IBS is absolutely caused by stress. It is also caused by diet. . If you go to a doc, and he or she prescribes an anti depressant, this will not help, only hurt the problem. Why? Well you need to directly deal with the problem instead of masking it. If you break your leg and the doc gives you a ton of painkillers, the pain may go away but you will need to fix the broken leg so it can heel. These "drugs" mask the pain. Prosac, Paxil, mask depression, anxiety, etc. You need to fix what happened that caused the depression in the first place. . You are always going to have stress in your life it is how you deal with it that is going to help you. You need to start skilled relaxation, i.e meditation 2 times a day for 20 minutes each. You also need to start a diet that does not included any refined foods, and you need to exercise a minimum of 4 times a week.


----------



## GailSusan (Dec 23, 2000)

I'm just a layperson suffering from IBS-C, but what Mike NoLo had to say about the parallels between IBS and medical science's early understanding of pulmonary dysfunctions seems to ring true from my own personal experience with this illness. I do have a sensitive nervous system that overreacts to stress and always has. However, I don't think I would have developed IBS had it not been for contracting a parasitic infection in Mexico and then food poisoning three years later. With each of these "gut wretching" illnesses I experienced chronic IBS problems that got worse. I also experienced food triggers that exacerbated my IBS symptoms, such as onions or cantalope. I went through hypnotherapy and CBT with trained psychologists, which helped to some degree. Three years ago I was in a clinical drug trial for Zelnorm and ALL my IBS symptoms went away. I was amazed as I thought at least some of the symptoms had to be due to stress or food allergies. Then the clinical drug trial ended and I was thrown back into my IBS symptoms again. I used Mike's tapes and they did help although I didn't get through them all. I'm now on the Zelnorm again, but it's not working as well as it did three years ago. I don't know whether that is because I haven't figured out the right dosing or because I have an extraordinary amount of stress in my life right now. I find that I can eat virtually anything, although if I overdo the onions they can still bother me a bit and I haven't dared to try the cantalope. So I guess my own theory about my particular IBS in my body is that it is primarily physiological and responds best to one specific medication that targets serontonin type-4 receptors in the gut. However, I do know from experience that when I cannot get that drug, the hypnotherapy tapes and avoiding certain trigger foods was critical for me. I have very severe IBS symptoms, and also had to ensure adequate hydration, fiber, exercise, and respond to nature's calls without delay. I'm not an expert so I can't contribute to the ongoing discussion in this thread, but thought I'd add my own experience here as an IBSer who tries to take in what all you experts are saying and apply it to my own situation. Carry on!


----------



## GailSusan (Dec 23, 2000)

I'm just a layperson suffering from IBS-C, but what Mike NoLo had to say about the parallels between IBS and medical science's early understanding of pulmonary dysfunctions seems to ring true from my own personal experience with this illness.
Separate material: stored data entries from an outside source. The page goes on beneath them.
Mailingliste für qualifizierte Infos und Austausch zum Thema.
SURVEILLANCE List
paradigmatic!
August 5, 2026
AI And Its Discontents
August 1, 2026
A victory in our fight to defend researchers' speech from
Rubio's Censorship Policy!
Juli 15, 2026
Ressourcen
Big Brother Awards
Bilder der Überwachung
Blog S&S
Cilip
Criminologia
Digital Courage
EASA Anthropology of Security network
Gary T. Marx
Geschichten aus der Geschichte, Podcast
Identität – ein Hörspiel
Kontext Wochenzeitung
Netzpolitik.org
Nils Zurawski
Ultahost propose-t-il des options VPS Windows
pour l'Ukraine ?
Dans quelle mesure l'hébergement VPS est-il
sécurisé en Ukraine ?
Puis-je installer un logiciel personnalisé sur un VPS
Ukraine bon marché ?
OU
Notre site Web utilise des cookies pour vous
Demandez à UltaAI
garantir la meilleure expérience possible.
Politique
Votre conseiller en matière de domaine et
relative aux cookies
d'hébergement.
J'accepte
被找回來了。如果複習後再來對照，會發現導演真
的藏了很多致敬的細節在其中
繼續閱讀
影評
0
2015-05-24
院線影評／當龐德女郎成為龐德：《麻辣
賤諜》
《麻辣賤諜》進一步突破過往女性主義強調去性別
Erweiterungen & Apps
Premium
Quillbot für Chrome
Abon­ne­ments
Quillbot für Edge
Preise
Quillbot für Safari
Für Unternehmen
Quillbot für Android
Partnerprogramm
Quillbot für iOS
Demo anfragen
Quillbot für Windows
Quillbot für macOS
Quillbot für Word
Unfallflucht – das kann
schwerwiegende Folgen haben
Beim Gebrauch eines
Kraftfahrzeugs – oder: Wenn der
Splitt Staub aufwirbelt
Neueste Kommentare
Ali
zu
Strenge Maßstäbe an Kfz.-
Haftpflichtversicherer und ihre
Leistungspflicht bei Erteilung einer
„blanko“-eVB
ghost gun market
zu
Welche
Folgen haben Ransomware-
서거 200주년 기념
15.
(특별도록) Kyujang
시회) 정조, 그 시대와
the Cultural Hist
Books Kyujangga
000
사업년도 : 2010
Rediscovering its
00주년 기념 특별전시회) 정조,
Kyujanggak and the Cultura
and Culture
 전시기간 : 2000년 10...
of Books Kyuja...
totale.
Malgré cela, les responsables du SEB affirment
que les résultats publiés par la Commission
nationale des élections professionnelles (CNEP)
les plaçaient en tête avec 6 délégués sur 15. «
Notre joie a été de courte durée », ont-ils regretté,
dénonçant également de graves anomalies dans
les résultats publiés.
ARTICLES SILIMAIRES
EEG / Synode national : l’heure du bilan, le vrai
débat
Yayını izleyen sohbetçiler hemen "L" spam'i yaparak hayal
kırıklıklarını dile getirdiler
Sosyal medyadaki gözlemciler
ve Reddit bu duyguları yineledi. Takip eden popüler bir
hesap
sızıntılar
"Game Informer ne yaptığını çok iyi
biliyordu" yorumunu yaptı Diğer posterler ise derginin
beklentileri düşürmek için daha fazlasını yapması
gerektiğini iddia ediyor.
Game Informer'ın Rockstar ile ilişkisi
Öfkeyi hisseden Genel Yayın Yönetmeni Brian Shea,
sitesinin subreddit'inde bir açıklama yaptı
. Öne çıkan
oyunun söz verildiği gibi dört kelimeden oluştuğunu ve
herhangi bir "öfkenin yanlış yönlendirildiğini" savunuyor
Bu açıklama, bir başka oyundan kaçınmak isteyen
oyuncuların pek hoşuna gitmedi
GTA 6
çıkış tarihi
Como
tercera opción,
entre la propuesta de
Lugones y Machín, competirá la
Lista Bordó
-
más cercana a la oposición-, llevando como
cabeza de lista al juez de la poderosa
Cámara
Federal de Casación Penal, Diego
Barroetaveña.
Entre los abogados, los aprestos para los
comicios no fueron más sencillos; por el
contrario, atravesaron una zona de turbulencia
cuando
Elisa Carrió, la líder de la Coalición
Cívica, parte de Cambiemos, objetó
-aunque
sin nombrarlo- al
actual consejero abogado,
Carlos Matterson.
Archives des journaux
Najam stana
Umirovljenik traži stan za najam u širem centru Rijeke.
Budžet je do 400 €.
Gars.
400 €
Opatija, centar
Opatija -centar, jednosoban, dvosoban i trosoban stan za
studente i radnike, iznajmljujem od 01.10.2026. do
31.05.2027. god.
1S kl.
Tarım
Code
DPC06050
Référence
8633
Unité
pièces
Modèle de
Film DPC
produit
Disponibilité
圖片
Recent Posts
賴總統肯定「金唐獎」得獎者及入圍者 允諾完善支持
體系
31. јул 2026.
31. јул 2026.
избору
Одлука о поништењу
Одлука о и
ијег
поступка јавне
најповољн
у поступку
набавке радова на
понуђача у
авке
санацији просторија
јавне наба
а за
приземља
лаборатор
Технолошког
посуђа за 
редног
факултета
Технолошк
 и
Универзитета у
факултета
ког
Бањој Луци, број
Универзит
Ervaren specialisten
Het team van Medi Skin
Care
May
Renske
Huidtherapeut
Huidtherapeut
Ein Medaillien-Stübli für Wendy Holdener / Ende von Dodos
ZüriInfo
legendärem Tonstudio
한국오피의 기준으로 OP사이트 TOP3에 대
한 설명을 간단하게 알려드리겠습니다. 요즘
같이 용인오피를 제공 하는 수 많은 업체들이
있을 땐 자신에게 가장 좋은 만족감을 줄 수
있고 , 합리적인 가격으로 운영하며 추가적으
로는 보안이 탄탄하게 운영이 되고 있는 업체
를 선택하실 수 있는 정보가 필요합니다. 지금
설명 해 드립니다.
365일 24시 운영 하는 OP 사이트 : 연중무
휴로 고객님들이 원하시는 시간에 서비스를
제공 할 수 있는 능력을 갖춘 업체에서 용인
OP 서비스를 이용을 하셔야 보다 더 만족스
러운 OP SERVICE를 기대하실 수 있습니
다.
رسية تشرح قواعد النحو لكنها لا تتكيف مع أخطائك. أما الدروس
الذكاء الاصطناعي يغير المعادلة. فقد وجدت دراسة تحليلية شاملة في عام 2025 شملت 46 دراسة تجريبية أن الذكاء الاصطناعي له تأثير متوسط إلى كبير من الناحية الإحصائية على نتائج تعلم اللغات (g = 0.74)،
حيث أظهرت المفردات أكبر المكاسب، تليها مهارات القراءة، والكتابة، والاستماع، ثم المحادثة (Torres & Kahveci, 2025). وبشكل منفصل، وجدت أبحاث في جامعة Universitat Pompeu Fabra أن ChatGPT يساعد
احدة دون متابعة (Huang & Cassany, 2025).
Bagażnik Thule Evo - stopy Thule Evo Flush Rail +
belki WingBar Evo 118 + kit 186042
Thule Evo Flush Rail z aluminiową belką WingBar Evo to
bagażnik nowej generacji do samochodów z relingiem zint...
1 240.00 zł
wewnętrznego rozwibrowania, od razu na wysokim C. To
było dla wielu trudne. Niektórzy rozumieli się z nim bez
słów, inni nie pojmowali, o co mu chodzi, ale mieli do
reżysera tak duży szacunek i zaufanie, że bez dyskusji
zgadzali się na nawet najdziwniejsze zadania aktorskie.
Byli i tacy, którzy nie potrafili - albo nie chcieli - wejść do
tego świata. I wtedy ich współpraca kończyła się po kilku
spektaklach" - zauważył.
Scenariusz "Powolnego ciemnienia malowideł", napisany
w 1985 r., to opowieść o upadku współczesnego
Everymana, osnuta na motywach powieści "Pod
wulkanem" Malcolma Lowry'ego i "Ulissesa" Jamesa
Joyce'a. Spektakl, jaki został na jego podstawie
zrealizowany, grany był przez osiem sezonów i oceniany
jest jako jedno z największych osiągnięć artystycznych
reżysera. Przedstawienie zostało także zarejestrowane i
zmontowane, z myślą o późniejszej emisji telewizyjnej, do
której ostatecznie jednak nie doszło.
I do have a sensitive nervous system that overreacts to stress and always has. However, I don't think I would have developed IBS had it not been for contracting a parasitic infection in Mexico and then food poisoning three years later. With each of these "gut wretching" illnesses I experienced chronic IBS problems that got worse. I also experienced food triggers that exacerbated my IBS symptoms, such as onions or cantalope. I went through hypnotherapy and CBT with trained psychologists, which helped to some degree. Three years ago I was in a clinical drug trial for Zelnorm and ALL my IBS symptoms went away. I was amazed as I thought at least some of the symptoms had to be due to stress or food allergies. Then the clinical drug trial ended and I was thrown back into my IBS symptoms again. I used Mike's tapes and they did help although I didn't get through them all. I'm now on the Zelnorm again, but it's not working as well as it did three years ago. I don't know whether that is because I haven't figured out the right dosing or because I have an extraordinary amount of stress in my life right now. I find that I can eat virtually anything, although if I overdo the onions they can still bother me a bit and I haven't dared to try the cantalope. So I guess my own theory about my particular IBS in my body is that it is primarily physiological and responds best to one specific medication that targets serontonin type-4 receptors in the gut. However, I do know from experience that when I cannot get that drug, the hypnotherapy tapes and avoiding certain trigger foods was critical for me. I have very severe IBS symptoms, and also had to ensure adequate hydration, fiber, exercise, and respond to nature's calls without delay. I'm not an expert so I can't contribute to the ongoing discussion in this thread, but thought I'd add my own experience here as an IBSer who tries to take in what all you experts are saying and apply it to my own situation. Carry on!


----------



## BQ (May 22, 2000)

"Multi-modal disease management". Agreed. Although perhaps, since it seems we _are_ hair splitting, "disease" should be "symptoms"?


----------



## BQ (May 22, 2000)

"Multi-modal disease management". Agreed. Although perhaps, since it seems we _are_ hair splitting, "disease" should be "symptoms"?


----------



## Mike NoLomotil (Jun 6, 2000)

BowelQueen:







Agreed. The Disease Management Association of America would probably use the word "disease" and you and I would probably, if the hair were to be split, both agree on "symptom management". From a viewpoint of precise speech that would be correct and the former incorrect.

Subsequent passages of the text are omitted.